British price comparison website Foundem's chief executive said it was confident EU antitrust regulators will launch a formal probe into Google's business practices based on its complaint.
The European Commission said last month it was looking into complaints from three companies which Google identified as Foundem, French legal search engine ejustice.fr and Microsoft-owned German price comparison site Ciao.
The Commission, which has the task of ensuring that companies do not abuse any dominant position in the 27-member community, can fine firms up to 10 percent of their revenues for violations.
We are confident the Commission will start a formal investigation. We have a strong case of penalties (imposed by Google against Foundem), Shivaun Raff, Foundem's chief executive and co-founder, told Reuters in an interview.
There are other companies being penalized.
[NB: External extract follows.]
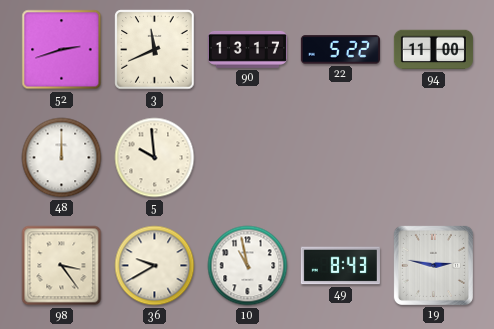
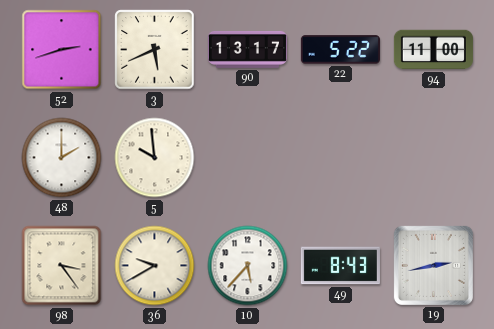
3: 11:41 -> 5:41
48: 12:00 -> 2:00
10: 10:58 -> 5:37
19: 2:47 -> 2:43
Hopefully our case will encourage them to come forward, she said.
Raff said the world's largest search engine imposed discriminatory penalties on Foundem that lasted three and a half years, and which led to the demotion of the site in Google's search results.
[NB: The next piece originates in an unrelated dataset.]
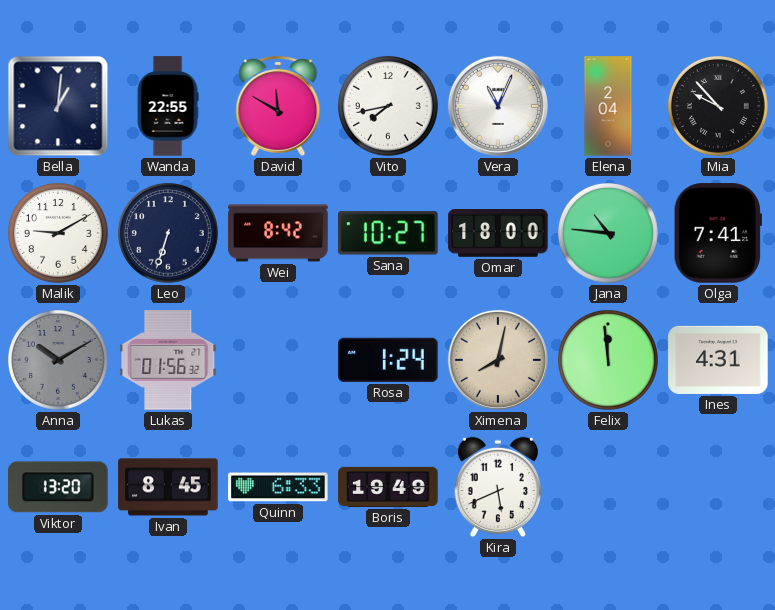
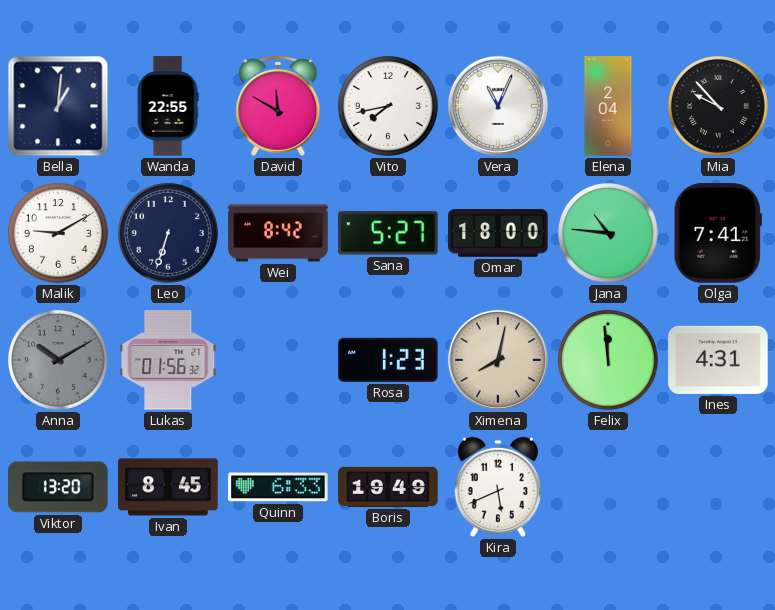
Sana: 10:27 -> 5:27
Rosa: 1:24 -> 1:23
What we are asking for is more transparency about the criteria and rationale for penalties and for Google to introduce a more effective, transparent appeals process, Raff said.
Google granted Foundem immunity from its search penalty in December last year.
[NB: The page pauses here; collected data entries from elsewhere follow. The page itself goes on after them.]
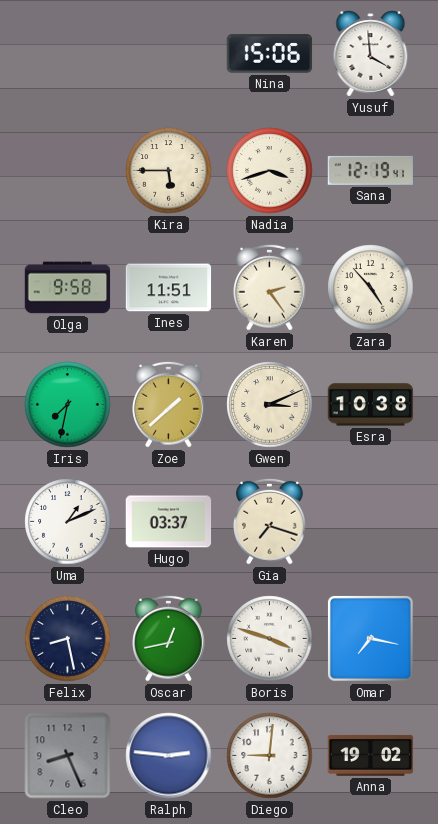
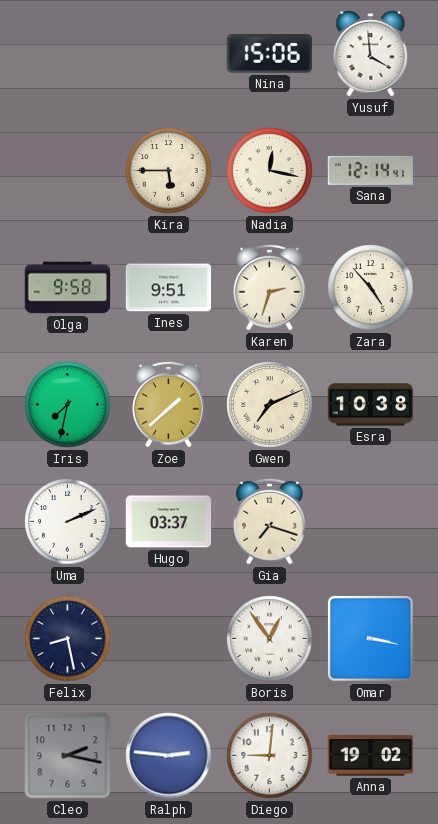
Nadia: 3:42 -> 12:17
Sana: 12:19 -> 12:14
Ines: 11:51 -> 9:51
Karen: 2:24 -> 2:33
Gwen: 3:11 -> 7:11
Uma: 1:11 -> 2:11
Oscar: 12:43 -> none
Boris: 3:48 -> 12:54
Omar: 7:17 -> 3:17
Cleo: 8:26 -> 2:17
Adam Raff, Foundem's chief technology officer and co-founder, said regulators should also look into Google's expansion into other markets.
Google is leveraging its dominance in search to move into other markets. We call this bundling, he said. He also dismissed speculation that the company, which is being assisted by Microsoft-sponsored lobbying group ICOMP in its complaint, was acting for the U.S. software company.
Foundem has never received any money from Microsoft and the U.S. software company is not a shareholder, Raff said.